Task goal: Please transcribe only the lines that run from the line bearing "Suivi de progression" to the end of the entries, keeping both end lines. Skip the pictures.

[Collected data]
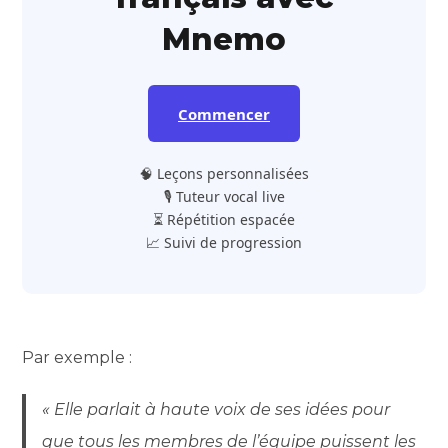
Mnemo
Commencer
🧠 Leçons personnalisées
🎙️ Tuteur vocal live
⏳ Répétition espacée
📈 Suivi de progression
Par exemple :
« Elle parlait à haute voix de ses idées pour
que tous les membres de l’équipe puissent les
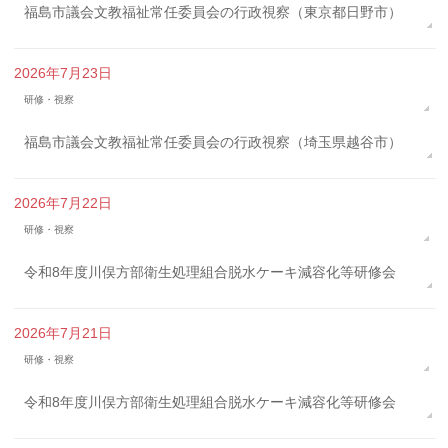
福島市議会文教福祉常任委員会の行政視察（東京都日野市）
2026年7月23日
研修・視察
福島市議会文教福祉常任委員会の行政視察（埼玉県越谷市）
2026年7月22日
研修・視察
令和8年度川俣方部衛生処理組合脱水ケーキ減容化等研修会
2026年7月21日
研修・視察
令和8年度川俣方部衛生処理組合脱水ケーキ減容化等研修会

Exercise answer:
📈 Suivi de progression
Par exemple :
« Elle parlait à haute voix de ses idées pour
que tous les membres de l’équipe puissent les
福島市議会文教福祉常任委員会の行政視察（東京都日野市）
2026年7月23日
研修・視察
福島市議会文教福祉常任委員会の行政視察（埼玉県越谷市）
2026年7月22日
研修・視察
令和8年度川俣方部衛生処理組合脱水ケーキ減容化等研修会
2026年7月21日
研修・視察
令和8年度川俣方部衛生処理組合脱水ケーキ減容化等研修会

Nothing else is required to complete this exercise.